Toronto machine shop maximizes multitasking

Share:

Kelk has become globally recognized as a leader in electronic measuring equipment for steel and aluminum rolling mills, paper mills, and mining applications. The company was founded in 1953 by George Kelk, an engineer by education who previously was involved in the aerospace industry. Instead of remaining in this field, he decided to use the knowledge he acquired in strain gauge technology to develop sensors for the steel mill rolling industry.

Kelk has grown over the years, developing many sensors, but has remained focused on custom and high-precision production of load cells and other specialized opto-electromechanical equipment and components. In 2013 Kelk Corp. was acquired by Vishay Precision Group (VPG) and became Vishay Precision Group Canada.

“What differentiates the Kelk brand from our competitors is that our products are very robust,” said Stefan Georgiev, production manager at VPG Canada (Kelk) in Toronto. “A steel mill runs 24/7, and if the equipment fails, an hour of downtime can be catastrophic, costing anywhere between $60,000 and $100,000 in losses. If a mill decides to go with low-quality components, they cannot expect reliability. We offer high-quality and reliable parts for these mills. It is really a niche market we are working in, and this is why almost all our products are custom-built. Our best year was 2019 when we produced the highest number of load cells and optical systems for the steel mill rolling sector. We are really focused and specialized in this industry.”

Although the company’s sensors are used in steel mills all over the world – it exports 98 per cent of all production – the company’s headquarters are in Toronto. This location houses its head office, engineering, research, sales and services, as well as manufacturing.

Machine Shop

The company’s machine shop with its seven CNC machines and five manual machines is relatively small compared to other operations. Over the past few years, the company has invested in new equipment to ensure that it is up to standards and can produce high-quality parts. The machine shop mainly produces load cells and parts for optics and electronics used in sensors and systems for steel mills.

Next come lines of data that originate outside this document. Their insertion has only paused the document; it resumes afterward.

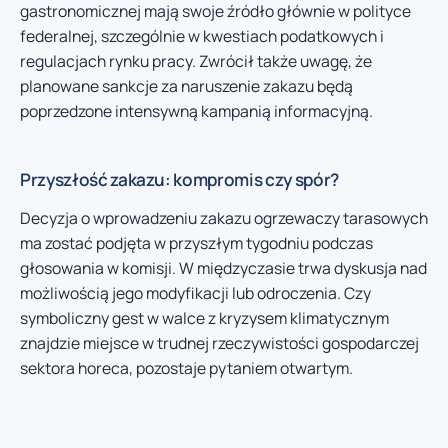
gastronomicznej mają swoje źródło głównie w polityce
federalnej, szczególnie w kwestiach podatkowych i
regulacjach rynku pracy. Zwrócił także uwagę, że
planowane sankcje za naruszenie zakazu będą
poprzedzone intensywną kampanią informacyjną.
Przyszłość zakazu: kompromis czy spór?
Decyzja o wprowadzeniu zakazu ogrzewaczy tarasowych
ma zostać podjęta w przyszłym tygodniu podczas
głosowania w komisji. W międzyczasie trwa dyskusja nad
możliwością jego modyfikacji lub odroczenia. Czy
symboliczny gest w walce z kryzysem klimatycznym
znajdzie miejsce w trudnej rzeczywistości gospodarczej
sektora horeca, pozostaje pytaniem otwartym.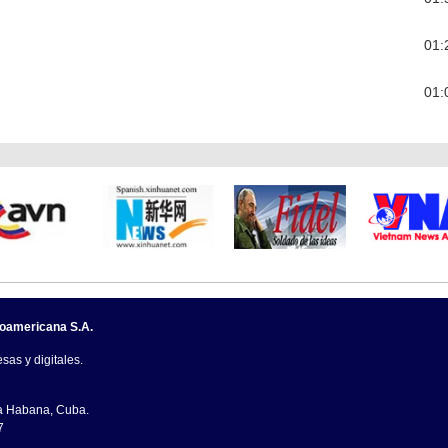
01:
01:
noamericana S.A.
sas y digitales.
La Habana, Cuba.
7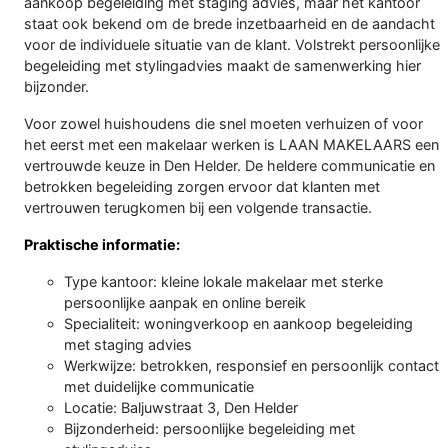
aankoop begeleiding met staging advies, maar het kantoor
staat ook bekend om de brede inzetbaarheid en de aandacht
voor de individuele situatie van de klant. Volstrekt persoonlijke
begeleiding met stylingadvies maakt de samenwerking hier
bijzonder.
Voor zowel huishoudens die snel moeten verhuizen of voor
het eerst met een makelaar werken is LAAN MAKELAARS een
vertrouwde keuze in Den Helder. De heldere communicatie en
betrokken begeleiding zorgen ervoor dat klanten met
vertrouwen terugkomen bij een volgende transactie.
Praktische informatie:
Type kantoor: kleine lokale makelaar met sterke
persoonlijke aanpak en online bereik
Specialiteit: woningverkoop en aankoop begeleiding
met staging advies
Werkwijze: betrokken, responsief en persoonlijk contact
met duidelijke communicatie
Locatie: Baljuwstraat 3, Den Helder
Bijzonderheid: persoonlijke begeleiding met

“We’ve really been focused on updating the machine shop,” said Jimmy Glamcevski, machine shop manager. “We have always needed manual machines for repair of returned products or for fine-tuning parts, but they lead to painstaking and time-consuming labour. Since most of our products can be machined on a CNC, we have upgraded most of our machines to the latest and high-quality ones. We recently purchased an Okuma horizontal lathe, as well as a double-pallet vertical machining centre and a horizontal machining centre, and we are currently looking at adding another vertical machine. It’s been a slow but necessary process.”

When considering new machines, Kelk has focused on operations and specifications. It is not just about one brand or one type of machine; the shop needs to have many options to ensure that complex and custom components can be produced efficiently. The industry is very specialized, and according to Glamcevski, there are very few companies that produce the parts that Kelk does. The company produces only one or two finished parts per week, but those parts have tight tolerances and specifications.

When it comes to producing the load cell, the part comes into the shop as a very large forging, which is part of one of two families, either circle or rectangle. These forgings then need to be roughed, removing the scale. The shop primarily works with stainless steel, 17-4 PH, 420, and sometimes AISI 4340. Once the parts have been roughed, they are moved to a vertical or horizontal machining centre, depending on the features and specifications.

From there the parts move to a horizontal mill for deep-hole drilling, which Kelk specializes in. Many companies still use gun drilling, as did Kelk until about five years ago. After the shop invested in a machine that was precise enough to do deep-hole drilling, instead of spending 20-plus hours performing gun drilling operations, it could output one or two parts on the machine per day. At the end it uses a burnishing tool to enhance the surface quality.

“In these deep holes we are installing our strain gauges, so surface quality is very important,” said Georgiev. “Some of the slots have 60 or more strain gauges installed, and if one gauge fails, then everything fails. So, the most important feature of our machine shop is productivity, precision, and reliability. We produce load cells that can range from 300 kg up to 7,000 tonnes’ capacity, which is exceptionally high. However, when we are producing small load cells or small components, we need a machine that makes sense for those parts.”